You would give the car dealer in the north your vat number. He does not charge you vat on the sale. 
However you would be caught for VRT. you better check out revenue .ie for vrt cost before you commit as it can be quite expensive


----------



## ubiquitous (26 May 2006)

howareya said:
			
		

> You would give the car dealer in the north your vat number. He does not charge you vat on the sale.


If this happens, you can expect a phone call or visit from your friendly Revenue official looking for the VAT that was claimed inappropriately on the car. Revenue make a point of charging interest @1% per month plus penalties where an individual underpays tax by incorrectly claiming reliefs or exemptions.
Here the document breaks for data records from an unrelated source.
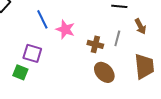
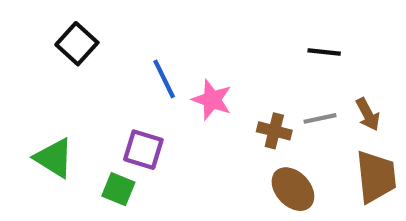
brown arrow: (140, 26) -> (368, 114), moved
gray line: (117, 38) -> (320, 118), turned 63

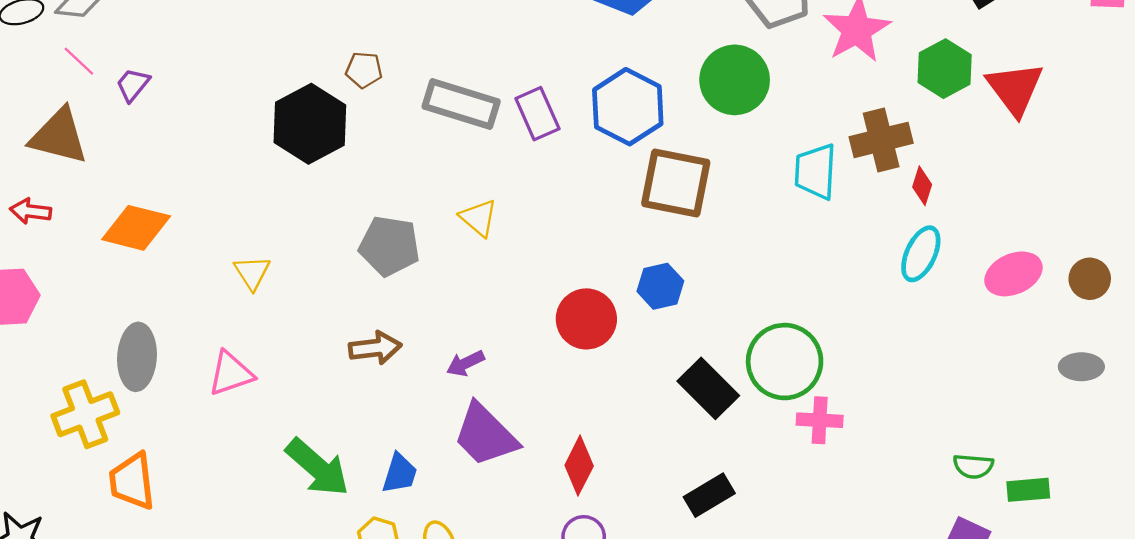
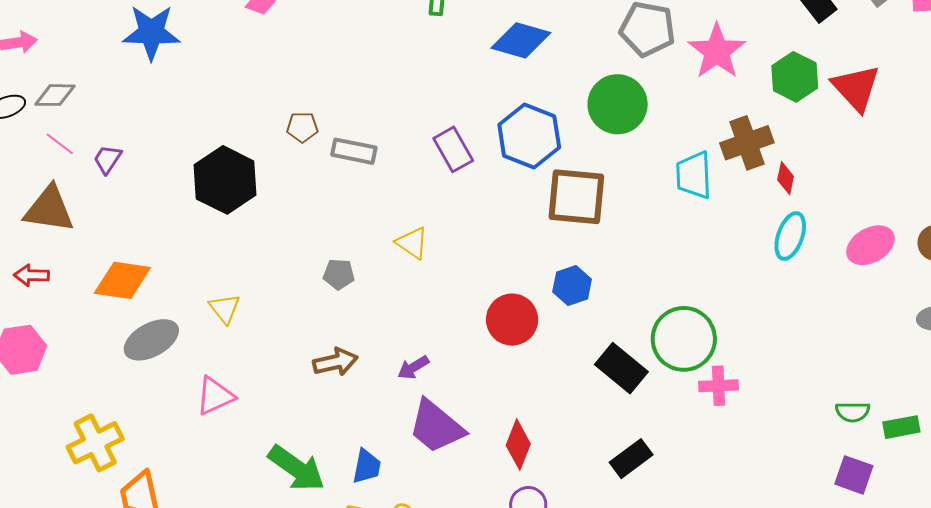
gray rectangle: (461, 104) -> (354, 151), moved, size x0.7
black hexagon: (310, 124) -> (225, 180), moved
gray pentagon: (389, 246) -> (339, 274), size x0.6
gray ellipse: (137, 357) -> (151, 340), moved, turned 64

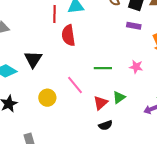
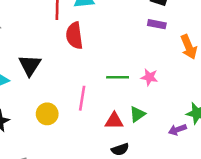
pink star: (136, 67) -> (149, 77), moved
pink line: (75, 85) -> (82, 98), turned 48
red triangle: (100, 103) -> (114, 121), turned 42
I do not know if this would apply here.


----------



## howareya (26 May 2006)

You actually don't claim vat at all.  by giving the dealer your vat number he doesn't charge you the vat.  this can be done.    you can't claim vat on a car in Ireland anyhow.  It just saves you paying across vat to northern Ireland.


----------



## ubiquitous (26 May 2006)

howareya said:
			
		

> You actually don't claim vat at all.  by giving the dealer your vat number he doesn't charge you the vat.  this can be done.    you can't claim vat on a car in Ireland anyhow.  It just saves you paying across vat to northern Ireland.



Wrong, wrong, 100% wrong.


----------



## howareya (26 May 2006)

Why is it that, i recently done accounts for an individual who sold alot of machinery to Ireland and UK.  for all sales to UK no vat was charged the vat number of buyer was placed on the any uk inv and it was returned as an export on a vat return.

Now I also came across where individuals are buying vehicles from the north.  No vat was charged by the northern person as the purchaser was vat registered and therefor only had to give his vat number to the seller. 

I think we need a 3rd party to sort this out.  I would have taught i was correct in saying the above. however i am open to correction.


----------



## howareya (26 May 2006)

On a separate issue.  if you are buying a car through the business.  It might be worth looking at the BIK rules.  revenue have become very sticky about this area.  It could cost your business alot of money.


----------



## deem (26 May 2006)

I know when you purchase goods/services from countries in EC that you do not pay VAT, ie they do not add VAT to invoices, the same applies if you sell goods/services to EC countries. 

Different rules apply, 

IF new car, the VAT is calculated along with the VRT. Thats all I know about this option.

IF second hand car, the invoice would be issued by a dealer in uk with out VAT, ie you would pay for the car VAT free, then have to account for the VRT.

However, you would still get stung for the VAT at the Irish rate, as all intra EU purchases are recorded on your VAT return in box E2, you would have to include the cost of the Vehicle here, and then self account for the VAT, normally you include the VAT in T1 and again in T2, having no effect the the liability.

As you cannot claim VAT on cars, you include the vat in T1, but dont get to claim in T2.

if you want more details on new option, call VAT office on 090 6421875

So, just buy a Van,


----------



## podowd (2 Jun 2006)

If you're buying a new vehicle from an EU member state the dealer can sell it to you without local VAT if you can prove that you are taking the car out of that country immediately, i.e. it will not be registered there. You would then import it and register it here and you have to pay the VRT plus the Irish VAT when you bring it in to the country. It is very unlikely that this will work out cheaper than buying the car in ireland in the first place.


----------